Personal Indexing Service

Published

As much as I love my emacs setup, I can’t take my laptop with me everywhere and that is my biggest compliant. For me investing in personal infrastructure makes sense as I build more one of one software that improves my life. More specifically, there are ways of searching for information I’ve built up over the years that I’ve come to rely on. To be able to search for information consistently across devices, there needs to be a personal indexing service.

What would a personal indexing service look like?

I built a protoype indexer and search UI and you can see a demo here.

I want to build a personal indexer for different documents stays up-to-date so that I can query it securely in one unified place.

Querying should be multi-modal, it should combine results from similarity search, full text search with BM25 scoring, exact match, graph relationships, and SQL to that I can always get the best result depending on how I want to find things.

Querying should be provided via an API that I can query securely. Then it can be used from anywhere—iOS shortcut, emacs, org-ai, and other one of one software.
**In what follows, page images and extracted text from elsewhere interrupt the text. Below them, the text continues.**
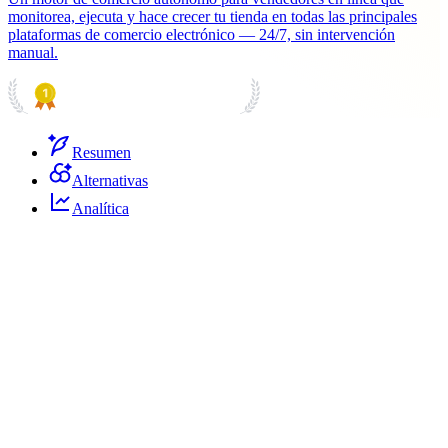
monitorea, ejecuta y hace crecer tu tienda en todas las principales
plataformas de comercio electrónico — 24/7, sin intervención
manual.
PRODUCT HUNT
#1 Product of the Day
Resumen
Alternativas
Analítica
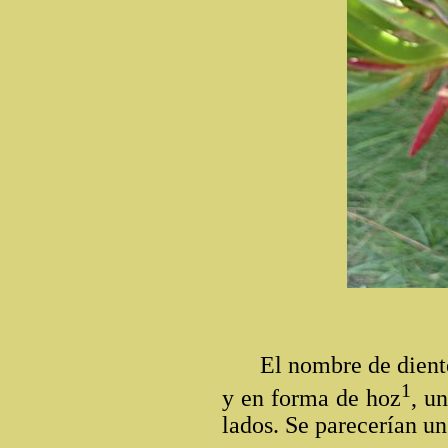
El nombre de diente 
1
y en forma de hoz
, u
lados. Se parecerían un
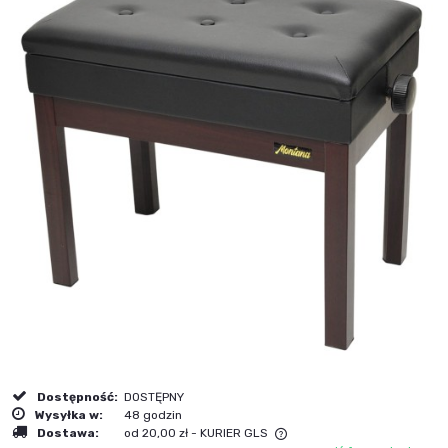
Dostępność:
DOSTĘPNY
Wysyłka w:
48 godzin
Dostawa:
od 20,00 zł
- KURIER GLS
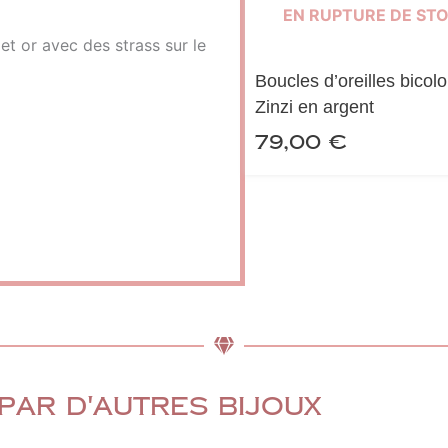
EN RUPTURE DE ST
et or avec des strass sur le
Boucles d’oreilles bicol
Zinzi en argent
79,00
€
par d'autres bijoux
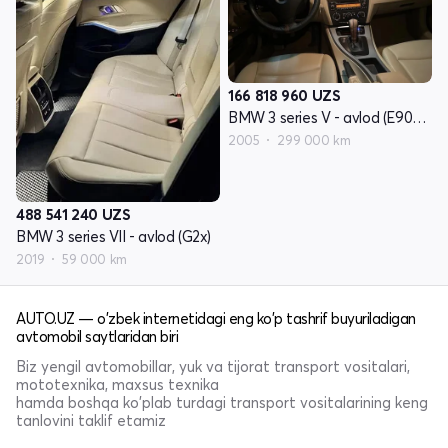
166 818 960
UZS
BMW 3 series V - avlod (E90/E91/E92/E93)
2005
299 000 km
488 541 240
UZS
BMW 3 series VII - avlod (G2x)
2019
59 000 km
AUTO.UZ — o'zbek internetidagi eng ko'p tashrif buyuriladigan
avtomobil saytlaridan biri
Biz yengil avtomobillar, yuk va tijorat transport vositalari,
mototexnika, maxsus texnika
hamda boshqa ko'plab turdagi transport vositalarining keng
tanlovini taklif etamiz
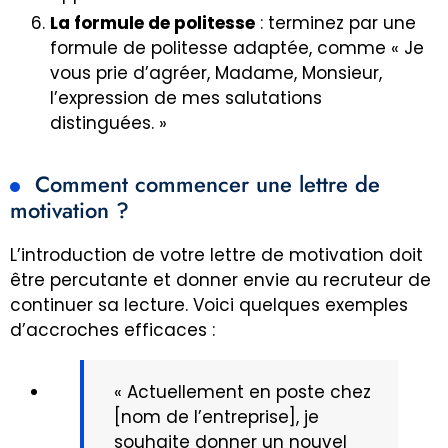
La formule de politesse
: terminez par une
formule de politesse adaptée, comme « Je
vous prie d’agréer, Madame, Monsieur,
l’expression de mes salutations
distinguées. »
Comment commencer une lettre de
motivation ?
L’introduction de votre lettre de motivation doit
être percutante et donner envie au recruteur de
continuer sa lecture. Voici quelques exemples
d’accroches efficaces :
« Actuellement en poste chez
[nom de l’entreprise], je
souhaite donner un nouvel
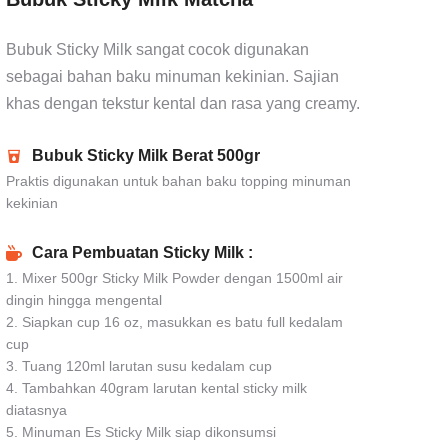
Bubuk Sticky Milk sangat cocok digunakan
sebagai bahan baku minuman kekinian. Sajian
khas dengan tekstur kental dan rasa yang creamy.
Bubuk Sticky Milk Berat 500gr
Praktis digunakan untuk bahan baku topping minuman
kekinian
Cara Pembuatan Sticky Milk :
1. Mixer 500gr Sticky Milk Powder dengan 1500ml air
dingin hingga mengental
2. Siapkan cup 16 oz, masukkan es batu full kedalam
cup
3. Tuang 120ml larutan susu kedalam cup
4. Tambahkan 40gram larutan kental sticky milk
diatasnya
5. Minuman Es Sticky Milk siap dikonsumsi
Overall, I’ll use the following principles to make decisions about what to build:

  1. Minimize maintenance I don’t have time for TLC, it needs to work and not take any of my attention unless I’m improving it. (e.g. always able to rebuild from source, no npm).
  2. Extensible to more sources I should be able to add new ways of searching without having to redo the whole thing. Similarly, I want to use different methods of search depending on what I’m doing or collate them together into one (e.g. exact search, similarity search, LLM, structured).
  3. Fast as hell I really can’t stand things that are slow that I use constantly. I search for things all the time and I’m very sensitive to milliseconds of latency. Speed is undervalued.

Sources

Tier 1

  • Notes
  • Journal
  • Meetings
  • Task lists and project files

Nice to have

  • Email
  • Calendar

Index

Should this all live in postgres?

  • Vector similarity search
  • Trigram full text search
  • Graph relationship search

Indexer

Write it in Rust to go super fast and multi-threaded? Speed might matter with the volume of file I/O and then text processing that needs to happen. Is python good enough?

Tools

For use with LLMs

  • Pre-process the request for search
  • Search notes using similarity search using a vector DB

For use with other programs

  • Language server for notes to query for related notes as you go, suggest links, see backlinks, auto tag, grammar check

Mobile

  • Write a note and link other notes to it by inserting an org-id link
    • Shortcut -> web view -> type -> search API -> select result -> paste link
    • Can a shortcut insert text at point? It might be annoying to have to paste after searching. (Sadly no you can’t due to iOS restrictions).
  • Search for a task and jump to it to work on it

Speed up org-roam and org-ql

After adding thousands of notes, it’s very slow to (seconds). I’d like to replace both searches with the indexer so it’s consistent and I can add new features on top like omni search, backlinks, related items.